Quels sont les facteurs matériels qui déterminent la pratique de la démocratie ? On pourrait penser que la démocratie est le pendant du capitalisme mais il est possible de montrer que les sociétés africaines avant l'arrivée des Européens connaissaient une certaine forme de démocratie s'appuyant sur "la sagesse" des ancêtres qui ne voulait pas diviser mais essayait toujours de réconcilier, de partager le produit de la chasse, de la pêche, de la cueillette, mettaient les biens de chacun au service du groupe (clan, ethnie, village). En outre, l'Afrique n'est pas pauvre ; son seul problème : manquer d'hommes à grande valeur ajoutée morale comme Mandela.
Pour ne parler que du Congo-Brazzaville, ce pays est immensément riche ; donc a les bases matérielles, s'il en faut, pour créer les conditions d'une démocratie véritable possédant les moyens d'assurer les exigences sociales de la totalité nationale ; j'ai toujours pensé que le Congo devrait mettre en place un Revenu Minimum Vital (R.M.V.) pour les familles les plus nombreuses et les plus démunies comme ce qui existe au Vénézuela ou maintenant au Brésil ; ce qui est en soi, une vraie gageure...
Pauvreté, sous-développement peuvent-ils rimer avec démocratie ? L'Afrique est-elle prête pour la démocratie ? Cette question est absurde mais il faut la poser car Jacques Chirac a estimé que l'Afrique n'était pas prête pour la démocratie, sans dire pourquoi. Certains ont rétorqué qu'elle n'était pas prête pour l'esclavage, la colonisation ou pour la dictature. J'ajouterai qu'elle n'était pas déjà prête pour la pauvreté qui vient en fait de l'absence de démocratie...

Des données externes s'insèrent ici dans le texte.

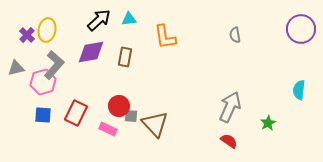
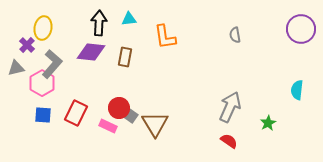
black arrow: moved 3 px down; rotated 45 degrees counterclockwise
yellow ellipse: moved 4 px left, 2 px up
purple cross: moved 10 px down
purple diamond: rotated 16 degrees clockwise
gray L-shape: moved 2 px left, 1 px up
pink hexagon: moved 1 px left, 1 px down; rotated 15 degrees counterclockwise
cyan semicircle: moved 2 px left
red circle: moved 2 px down
gray square: rotated 32 degrees clockwise
brown triangle: rotated 12 degrees clockwise
pink rectangle: moved 3 px up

Le type de gouvernance actuel du Congo est-il démocratique ? Le vote populaire suffit-il à parler de démocratie ? Ce qui sort des urnes en Afrique n'est pas forcément le choix du peuple. Kabila fils vient d'être élu à nouveau mais Bemba proteste...
Pour comprendre la genèse de la démocratie, il faut remonter aux Grecs Le concept lui-même se compose de demos, peuple et de kratos, pouvoir et se manifesta au commencement ainsi : un caillou blanc pour un oui, un noir pour un non. Clisthène parvint à établir un régime qui évita le retour à l’oligarchie à Athènes. Il instaura alors une règle bien précise : tous les citoyens ont les mêmes droits et devoirs. Ce précepte, appelé isonomie, fait naître la démocratie. Le redécoupage du territoire en dix tribus au lieu de quatre, mais surtout en dèmes, équivalent de notre commune, permet de court-circuiter et de reléguer à des fonctions civiles le pouvoir des grandes familles.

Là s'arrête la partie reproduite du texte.